Can I Straighten Bleached Hair?

Yes, you can. But it all depends on the condition of the bleached hair. Hair that stretches and doesn’t spring back, or hair with a melting or sticky texture, isn’t something you shouted straighten. Straightening is possible with hair that is healthier than hair that stretches and shrinks back.

Can I Dye My Hair With Leave-in Conditioner In It?

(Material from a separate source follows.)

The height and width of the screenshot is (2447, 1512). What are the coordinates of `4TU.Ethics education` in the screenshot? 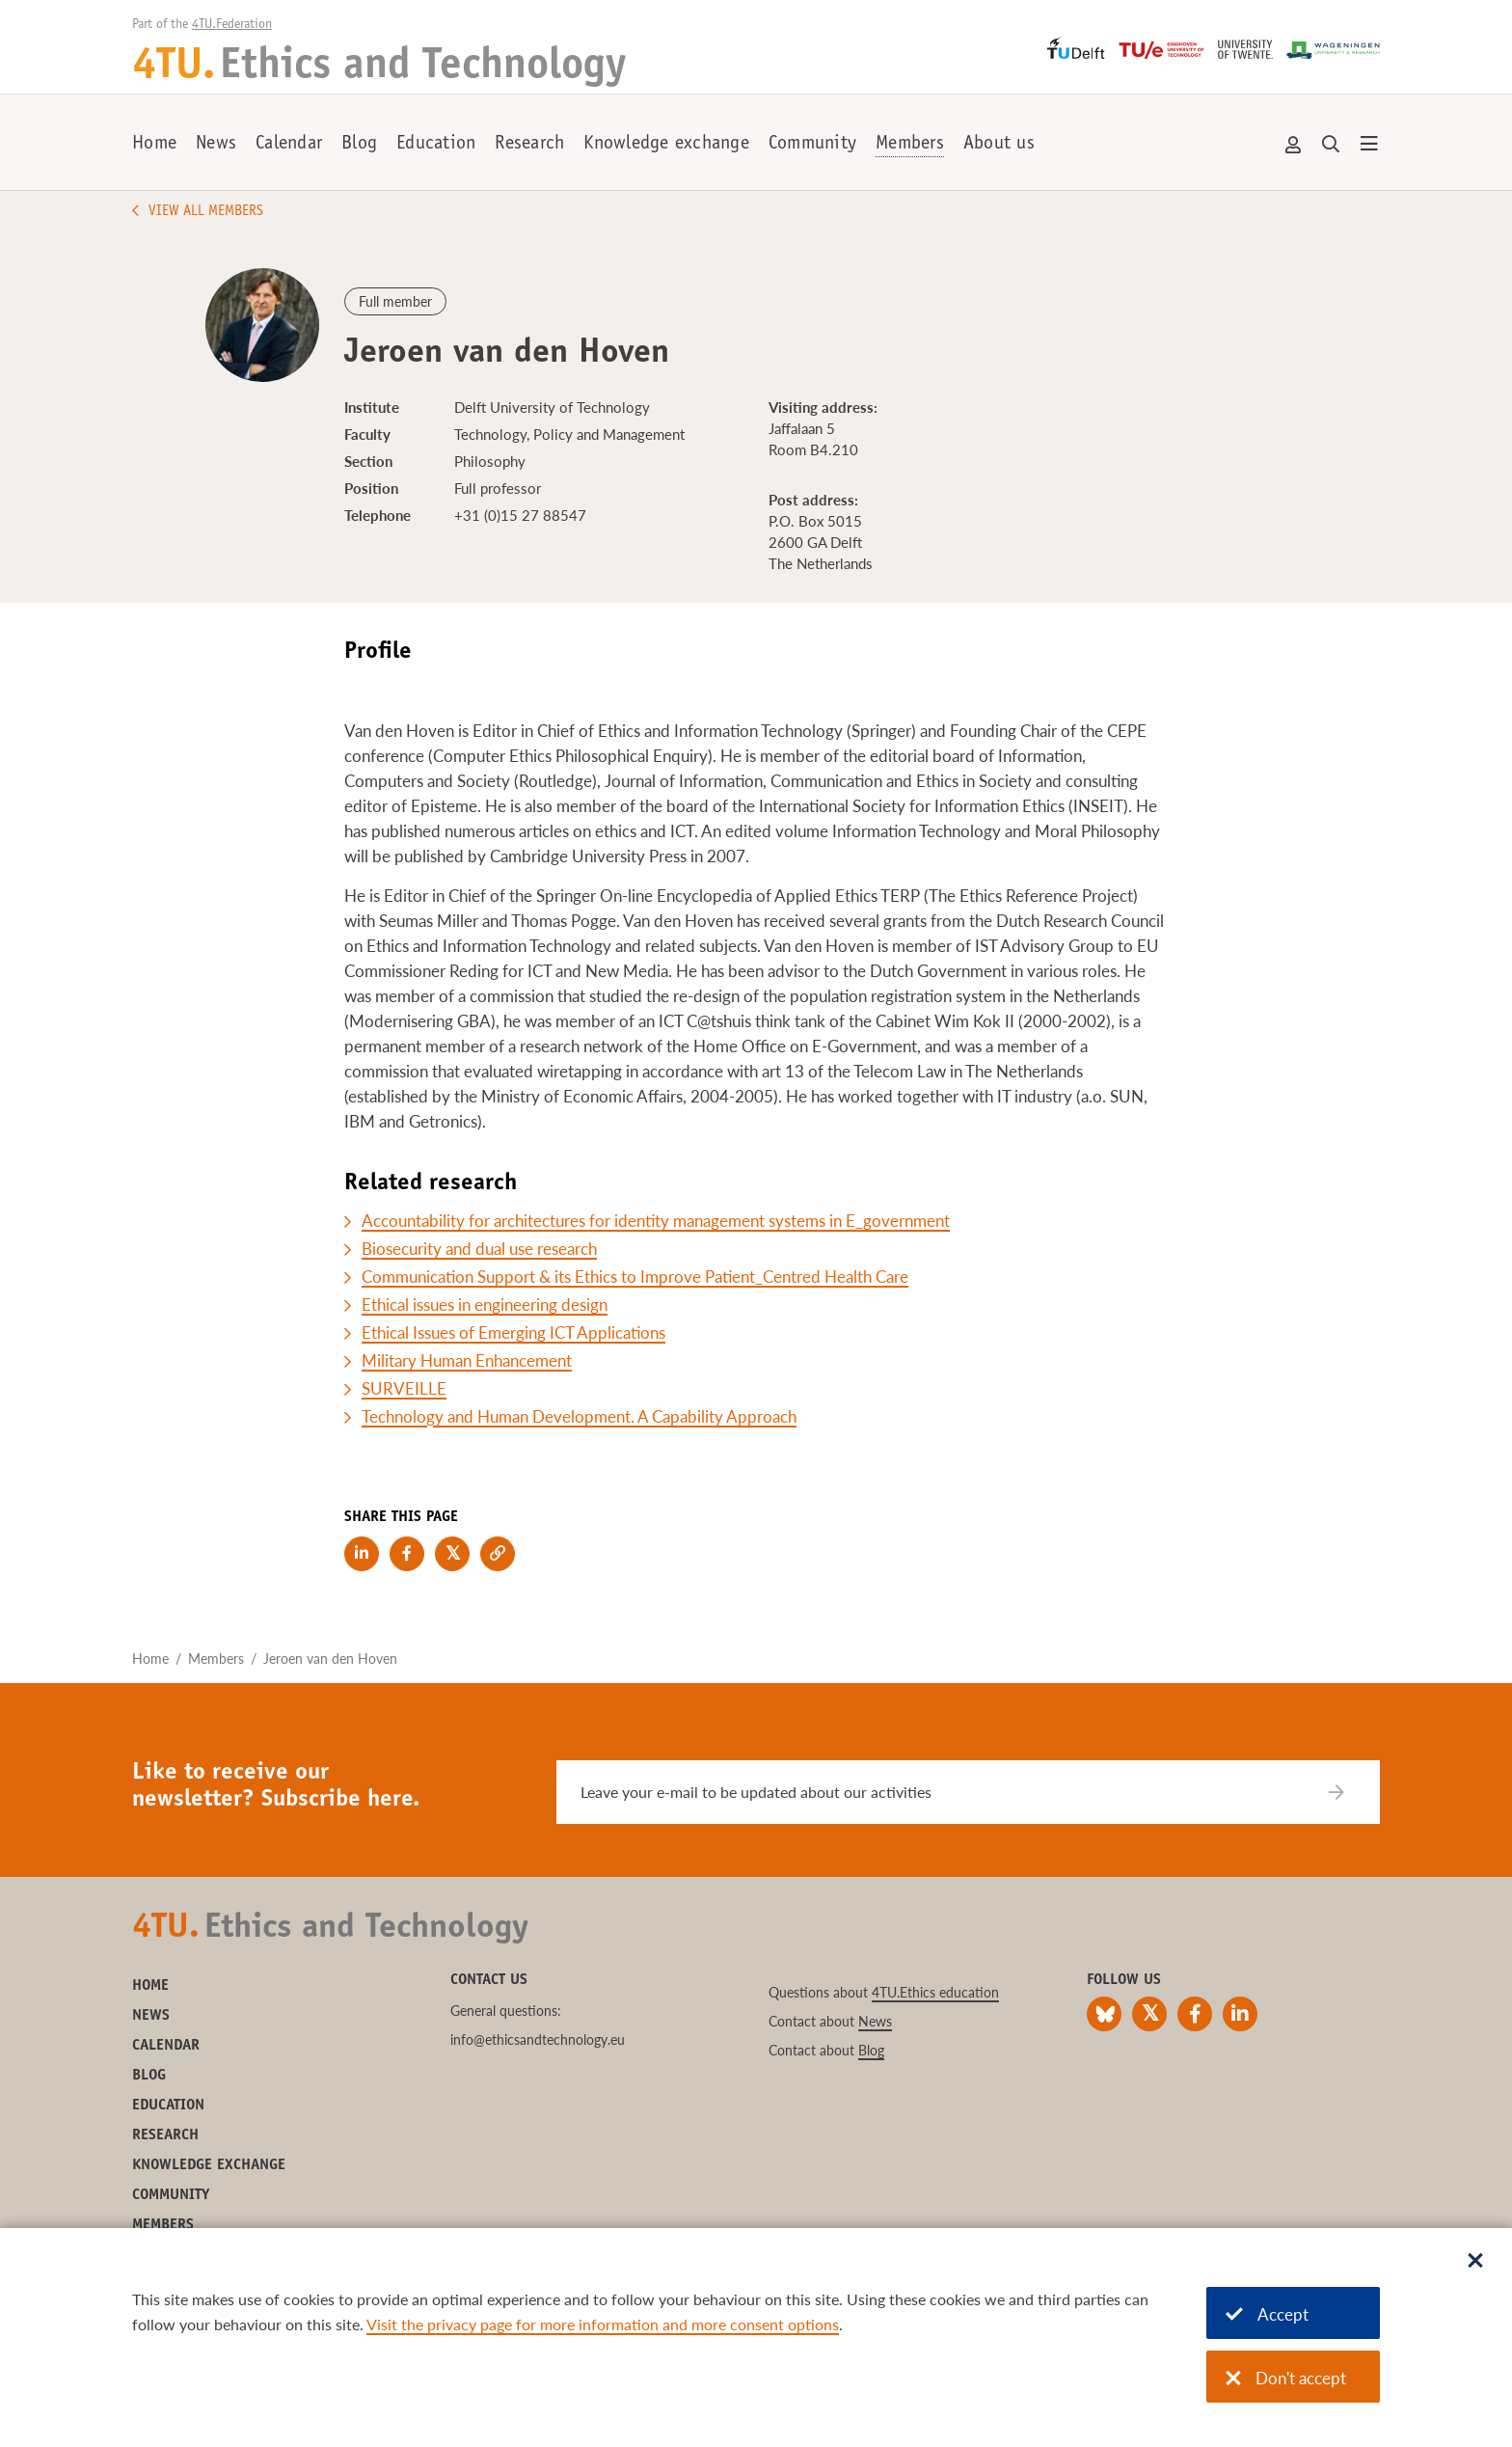 It's located at (935, 1992).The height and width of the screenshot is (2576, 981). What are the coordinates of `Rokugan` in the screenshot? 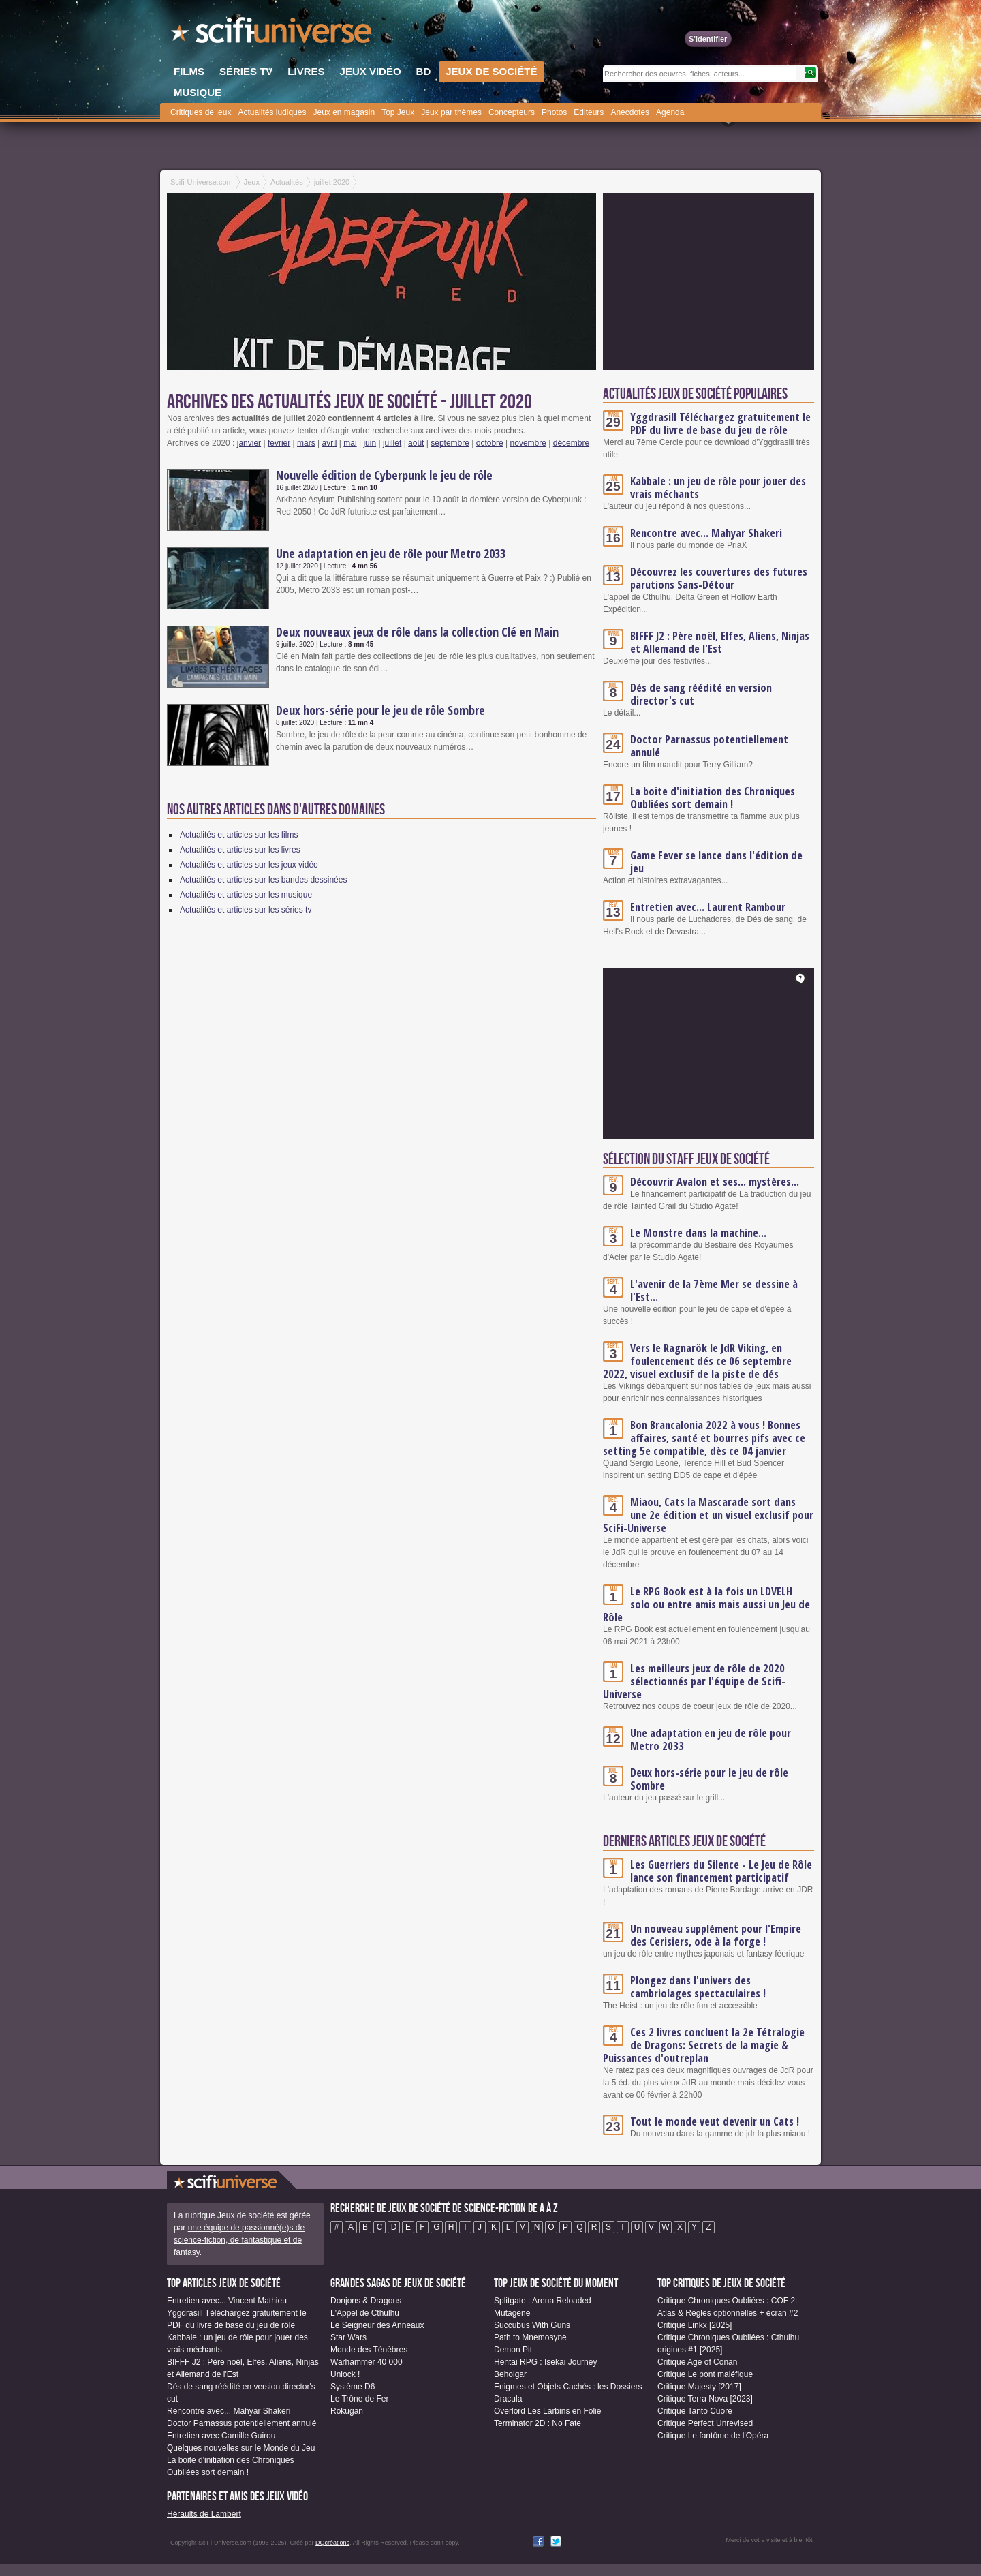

Products like leave-in conditioners contain chemicals that can react with the chemicals in the dye, which may affect the overall result of the final results. However, having some products like hair spray or natural oils in hair when dyeing is usually okay. Your stylist recommends washing it for 1-2 days before dyeing it.

Wrapping Up

If you ‘really’ want to achieve something, you ultimately find a way to do so, and vice versa. The same applies to straightening your hair when it’s dyed. Your job was just to find the way, and our job was to present that to you. Now, we can say nothing but wish you have your next dyed – and straightened – excellent hair day. Let’s say a resounding, “A mere straightening can never keep you from acquiring beautiful styles on your colored hair!”